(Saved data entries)
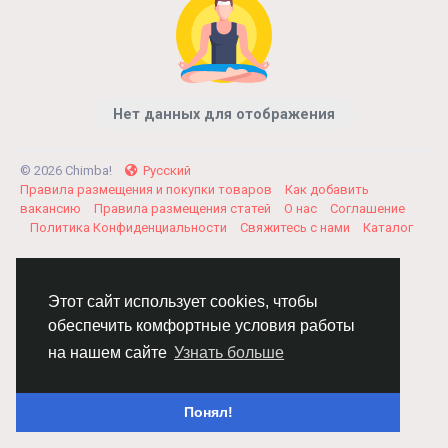
Нет данных для отображения
© 2026 Chimba!
Русский
Правила размещения и покупки товаров
Как добавить
вакансию
Правила размещения статей
О нас
Соглашение
Политика Конфиденциальности
Свяжитесь с нами
Каталог
Этот сайт использует cookies, чтобы
обеспечить комфортные условия работы
на нашем сайте
Узнать больше
Понял!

** WHAT YOU HAVE TO DO **
Produce the data again character for character, with the images left out.

** SOLUTION FOR THIS EXERCISE **
Нет данных для отображения
© 2026 Chimba!
Русский
Правила размещения и покупки товаров
Как добавить
вакансию
Правила размещения статей
О нас
Соглашение
Политика Конфиденциальности
Свяжитесь с нами
Каталог
Этот сайт использует cookies, чтобы
обеспечить комфортные условия работы
на нашем сайте
Узнать больше
Понял!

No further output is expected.